Lucy Arbell, Voix d’ombres et de lumière

La période faste de Jules Massenet à l’opéra est surtout marquée par la période où sa muse était Sibyl Sanderson pour qui il composa par exemple Thaïs ou Esclarmonde et qui triompha dans le rôle de Manon. Mais la dernière grande muse du compositeur stéphanois est Lucy Arbell, chanteuse moins connue et pour qui il composa de superbes rôles mais malheureusement dans des opéras qui n’ont pas eu la triomphe d’autres partitions, ou alors qui ont sombré dans l’oubli. Si l’on ajoute à cela les déboires juridiques après la mort du compositeur et les rumeurs peu flatteuses qui lui prêtaient une liaison avec le compositeur alors au crépuscule de sa vie, ce portrait est alors peu flatteur.
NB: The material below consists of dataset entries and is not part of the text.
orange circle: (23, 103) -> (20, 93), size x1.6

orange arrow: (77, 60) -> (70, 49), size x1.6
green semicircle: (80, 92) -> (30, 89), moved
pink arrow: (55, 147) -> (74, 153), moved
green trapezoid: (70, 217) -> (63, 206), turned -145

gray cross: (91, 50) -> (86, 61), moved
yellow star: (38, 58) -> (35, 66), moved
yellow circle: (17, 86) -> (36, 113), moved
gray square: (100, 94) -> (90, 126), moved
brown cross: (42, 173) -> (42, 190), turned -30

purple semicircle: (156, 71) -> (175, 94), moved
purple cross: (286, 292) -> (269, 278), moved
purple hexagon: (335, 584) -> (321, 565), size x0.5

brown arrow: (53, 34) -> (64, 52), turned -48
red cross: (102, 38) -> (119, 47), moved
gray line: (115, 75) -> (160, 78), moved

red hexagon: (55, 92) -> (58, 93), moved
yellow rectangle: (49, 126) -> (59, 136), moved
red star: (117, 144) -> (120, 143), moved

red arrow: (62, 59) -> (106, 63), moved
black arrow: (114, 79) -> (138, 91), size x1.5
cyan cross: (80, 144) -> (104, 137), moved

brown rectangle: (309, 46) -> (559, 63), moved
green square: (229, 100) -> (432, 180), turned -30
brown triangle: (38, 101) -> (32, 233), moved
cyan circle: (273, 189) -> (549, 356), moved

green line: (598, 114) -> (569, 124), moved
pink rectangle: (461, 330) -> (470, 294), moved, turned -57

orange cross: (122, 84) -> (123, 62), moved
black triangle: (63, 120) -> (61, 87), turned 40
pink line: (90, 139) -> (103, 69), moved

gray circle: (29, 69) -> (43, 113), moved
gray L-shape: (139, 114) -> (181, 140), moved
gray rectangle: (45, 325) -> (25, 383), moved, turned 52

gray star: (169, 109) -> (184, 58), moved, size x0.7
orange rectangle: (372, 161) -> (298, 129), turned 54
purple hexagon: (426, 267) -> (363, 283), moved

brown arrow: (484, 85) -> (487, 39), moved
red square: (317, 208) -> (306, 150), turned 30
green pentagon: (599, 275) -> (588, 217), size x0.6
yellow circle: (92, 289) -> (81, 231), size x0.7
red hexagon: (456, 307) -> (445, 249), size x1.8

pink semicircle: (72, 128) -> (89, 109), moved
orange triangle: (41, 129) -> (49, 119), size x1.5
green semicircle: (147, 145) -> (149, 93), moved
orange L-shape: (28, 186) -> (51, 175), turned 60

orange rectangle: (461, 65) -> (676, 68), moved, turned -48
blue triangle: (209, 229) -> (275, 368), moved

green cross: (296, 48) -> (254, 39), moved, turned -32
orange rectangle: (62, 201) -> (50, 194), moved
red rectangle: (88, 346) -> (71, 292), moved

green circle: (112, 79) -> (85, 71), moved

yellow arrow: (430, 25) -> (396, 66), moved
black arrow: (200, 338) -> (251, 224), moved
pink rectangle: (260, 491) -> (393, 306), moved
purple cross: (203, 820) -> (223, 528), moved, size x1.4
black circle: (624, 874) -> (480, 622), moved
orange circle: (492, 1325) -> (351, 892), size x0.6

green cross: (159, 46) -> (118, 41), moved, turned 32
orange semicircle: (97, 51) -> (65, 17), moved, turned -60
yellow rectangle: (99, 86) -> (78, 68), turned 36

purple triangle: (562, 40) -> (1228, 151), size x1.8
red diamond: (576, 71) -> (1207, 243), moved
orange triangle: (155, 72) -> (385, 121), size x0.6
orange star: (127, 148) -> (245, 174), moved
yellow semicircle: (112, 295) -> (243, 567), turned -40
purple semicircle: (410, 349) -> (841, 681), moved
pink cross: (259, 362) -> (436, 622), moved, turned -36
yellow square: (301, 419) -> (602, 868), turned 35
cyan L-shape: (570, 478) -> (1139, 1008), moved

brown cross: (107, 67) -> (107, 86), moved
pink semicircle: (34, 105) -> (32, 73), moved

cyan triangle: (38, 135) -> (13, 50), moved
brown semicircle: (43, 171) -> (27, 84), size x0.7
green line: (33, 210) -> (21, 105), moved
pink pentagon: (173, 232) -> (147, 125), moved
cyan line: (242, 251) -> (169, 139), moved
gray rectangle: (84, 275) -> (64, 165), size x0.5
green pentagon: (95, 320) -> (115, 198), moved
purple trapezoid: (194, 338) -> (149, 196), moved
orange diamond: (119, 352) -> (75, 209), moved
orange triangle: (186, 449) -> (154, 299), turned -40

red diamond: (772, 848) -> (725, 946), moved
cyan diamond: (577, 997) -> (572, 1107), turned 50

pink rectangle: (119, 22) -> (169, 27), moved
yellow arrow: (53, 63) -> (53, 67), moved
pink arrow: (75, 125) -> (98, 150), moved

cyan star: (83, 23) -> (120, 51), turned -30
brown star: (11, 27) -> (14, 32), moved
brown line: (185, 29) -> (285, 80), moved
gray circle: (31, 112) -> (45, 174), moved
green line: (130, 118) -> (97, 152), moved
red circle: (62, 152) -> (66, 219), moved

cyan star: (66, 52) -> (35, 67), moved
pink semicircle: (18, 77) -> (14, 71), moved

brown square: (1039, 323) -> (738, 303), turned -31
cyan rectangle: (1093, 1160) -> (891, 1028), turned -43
Lucy Arbell est donc un nom, dont on ne connait au final que peu la voix tant les compositions qui lui ont été offertes ont été enregistrées rarement alors que fort bizarrement nous n’avons conservé aucun enregistrement de cette chanteuse alors particulièrement connue ! Aussi, ce livre d’Hervé Oléon dévoile un personnage peu connu qui eut un rôle si important dans l’art et la vie de Jules Massenet.

La vie de Lucy Arbell n’a pas été simple malgré un triomphe rapide. En effet, fille naturelle de la lignée des Wallace, elle est élevée par sa mère a priori actrice de théâtre. Elle prend des cours de chant et un jour croisa le chemin du grand compositeur Jules Massenet. Saisi par la personnalité de la jeune fille, il en fit sa dernière muse, celle pour qui il composa parmi ses plus beaux portraits de femmes. Le fait d’avoir été repérée par ce homme d’influence aida grandement au lancement de sa carrière puisqu’elle fit rapidement ses débuts sur la scène de l’Opéra Garnier dans le rôle de Dalila avant que Massenet ne lui compose sur mesure le magnifique rôle de Perséphone dans Ariane. Sur ses prestations scéniques, la quasi totalités seront dans les rôles du compositeur. En dehors de cela, on notera Uta dans Sigurd de Reyer, Maddalena (Rigoletto de Verdi), Amneris (Aida de Verdi), Carmen de Bizet, La Vivandière de Godard, Letizia Bonaparte (Plus que reine de Bertrand et enfin le Génie des Airs (Manfred de Schumann). Mais si l’on compare le nombre de toutes les représentations dans ces rôles aux prestations dans les rôles de Massenet, le nombre est assez ridicule !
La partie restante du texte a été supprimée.